The Prime Minister of Finland Alexander Stubb in Brussels on April 23, 2015

Finnish Prime Minister Alexander Stubb tendered his government's resignation on Tuesday after its election defeat earlier this month, the president's office said. President Sauli Niinisto "accepted Stubb's resignation and asked him to stay on in a caretaker role until a new prime minister has been named," a statement said. Niinisto then formally tasked prime minister-elect Juha Sipila, of the Centre Party, with building a new government. Sipila told reporters Tuesday he hoped to announce his coalition partners next week, and have a government program and cabinet in place in about a month.

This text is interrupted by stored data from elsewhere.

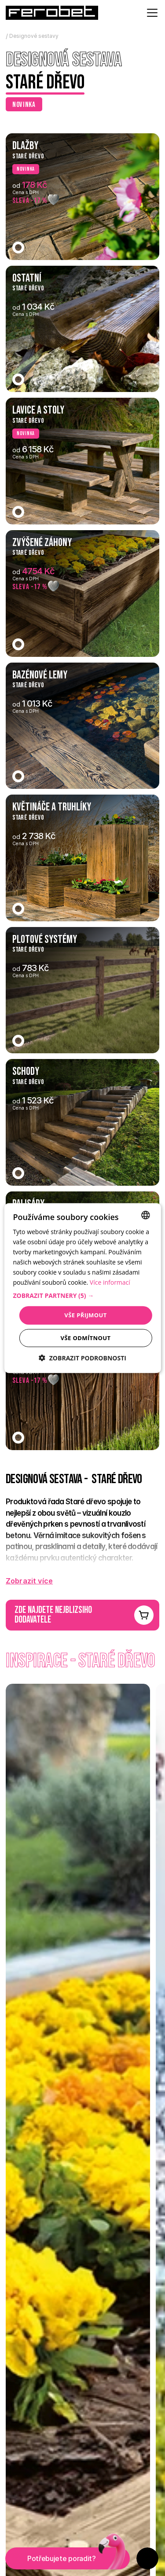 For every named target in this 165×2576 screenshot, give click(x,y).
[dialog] (82, 1288)
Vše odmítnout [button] (86, 1338)
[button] (82, 1296)
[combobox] (145, 1214)
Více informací (110, 1282)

Sipila has been holding informal talks with other party leaders to sound them out about forming a coalition, but is yet to indicate where his preferences lie. He is known to want to keep his coalition as small as possible to avoid the kind of disagreements that paralysed Stubb's four-party left-right coalition. However, Sipila told parliament Tuesday his coalition would consist of "at least three" parties. The Centre Party emerged the biggest party in the April 19 general election, garnering 49 out of 200 seats in parliament, followed by the eurosceptic right-wing Finns Party which won 38 seats. Stubb's conservative National Coalition Party came in third with 37 seats. Political observers have speculated that the three parties will form a coalition together. Sipila, a 53-year-old self-made IT millionaire and relative newcomer to politics, said he had presented eight parties a list of 15 questions on various policy issues to help him to find the right coalition partners. "The questions have been prepared with great care, and discussed with an open mind," Sipila told reporters. The main topics of the questionnaire deal with the economy, jobs, economic growth, structural reforms and EU policy. Sipila vowed during the election campaign to relaunch Finland's ailing economy with liberal reforms, after a year of stagnation in 2014 preceded by two years of recession.